● Exercise brief
Your job is to return every line of the listing holding the string "saveur".

● Data
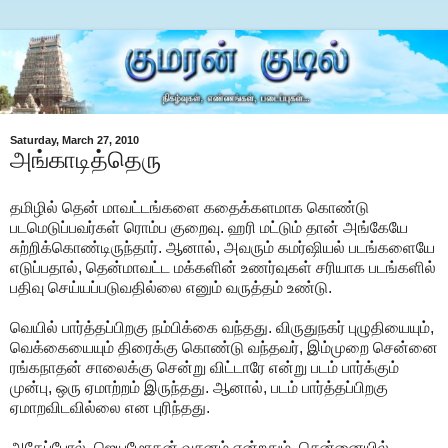
Saturday, March 27, 2010
அங்காடித்தெரு
தமிழில் தென் மாவட்டங்களை கதைக்களமாக கொண்டு
படமெடுப்பவர்கள் ரொம்ப குறைவு. ஹரி மட்டும் தான் அங்கேயே
சுற்றிக்கொண்டிருந்தார். ஆனால், அவரும் கமர்ஷியல் படங்களையே
எடுப்பதால், தென்மாவட்ட மக்களின் உணர்வுகள் சரியாக படங்களில்
பதிவு செய்யப்படுவதில்லை எனும் வருத்தம் உண்டு.
வெயில் பார்த்தப்பிறகு நம்பிக்கை வந்தது. விருதுநகர் புழுதியையும்,
வெக்கையையும் திரைக்கு கொண்டு வந்தவர், இம்முறை சென்னை
ரங்கநாதன் சாலைக்கு சென்று விட்டாரே என்று படம் பார்க்கும்
முன்பு, ஒரு ஏமாற்றம் இருந்தது. ஆனால், படம் பார்த்தப்பிறகு
ஏமாறவிடவில்லை என புரிந்தது.
அதேப்போல், ஜெயமோகன் வசனம் என்றதும், சென்னையில்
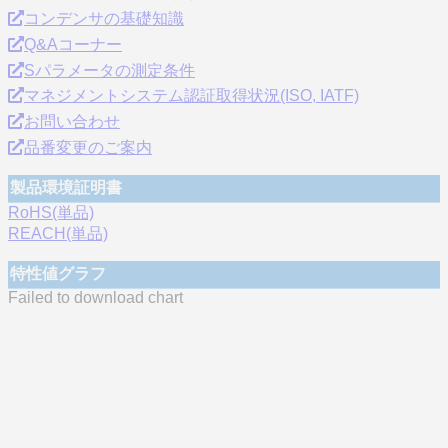
コンデンサの基礎知識
Q&Aコーナー
Sパラメータの測定条件
マネジメントシステム認証取得状況(ISO, IATF)
お問い合わせ
品番変更のご案内
製品環境証明書
RoHS(単品)
REACH(単品)
特性値グラフ
Failed to download chart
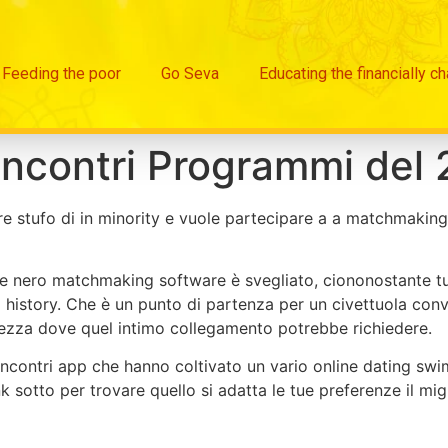
Feeding the poor
Go Seva
Educating the financially c
Incontri Programmi del
re stufo di in minority e vuole partecipare a a matchmaking
lore nero matchmaking software è svegliato, ciononostante t
history. Che è un punto di partenza per un civettuola conv
ezza dove quel intimo collegamento potrebbe richiedere.
incontri app che hanno coltivato un vario online dating swim
k sotto per trovare quello si adatta le tue preferenze il migl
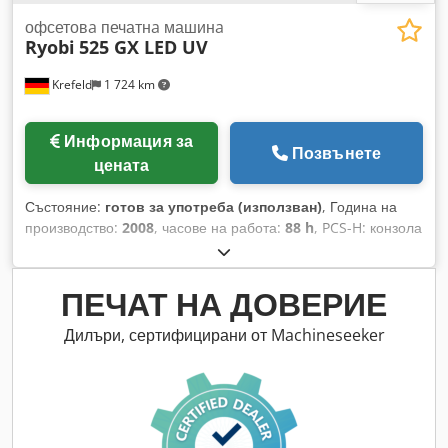
офсетовa печатнa машинa
Ryobi
525 GX LED UV
Krefeld
1 724 km
Информация за
Позвънете
цената
Състояние:
готов за употреба (използван)
, Година на
производство:
2008
, часове на работа:
88 h
, PCS-H: конзола
за управление на мастило и регистър с тъчпанел
Електронен контрол на двойни листове Електронен контрол
на липсващ лист Djdpjy H Elxsfx Aa Tskr Фотоклетки
ПЕЧАТ НА ДОВЕРИЕ
Автоматично регулиране на мастилото от конзолата
RyobiMatic-D: алкохолно овлажняване с променлива
Дилъри, сертифицирани от Machineseeker
скорост Технотранс хладилник Автоматично почистване на
платна и валяци Semi-RPC: полуавтоматичен смяна на
плочи Окръжни, аксиални и диагонални регистри Удължен
изход Висок куп изход Прахово опръскване GrafiX Книги и
инструменти 88 млн. импресии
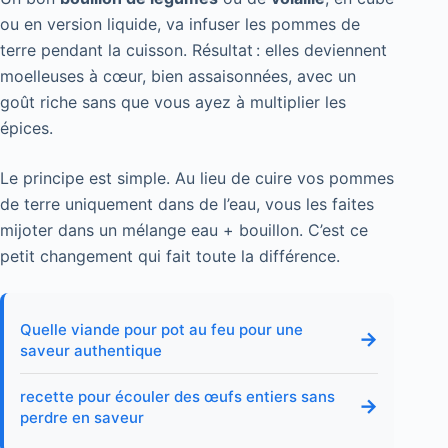
ou en version liquide, va infuser les pommes de
terre pendant la cuisson. Résultat : elles deviennent
moelleuses à cœur, bien assaisonnées, avec un
goût riche sans que vous ayez à multiplier les
épices.
Le principe est simple. Au lieu de cuire vos pommes
de terre uniquement dans de l’eau, vous les faites
mijoter dans un mélange eau + bouillon. C’est ce
petit changement qui fait toute la différence.
Quelle viande pour pot au feu pour une
→
saveur authentique
recette pour écouler des œufs entiers sans
→
perdre en saveur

● Exercise response
saveur authentique
perdre en saveur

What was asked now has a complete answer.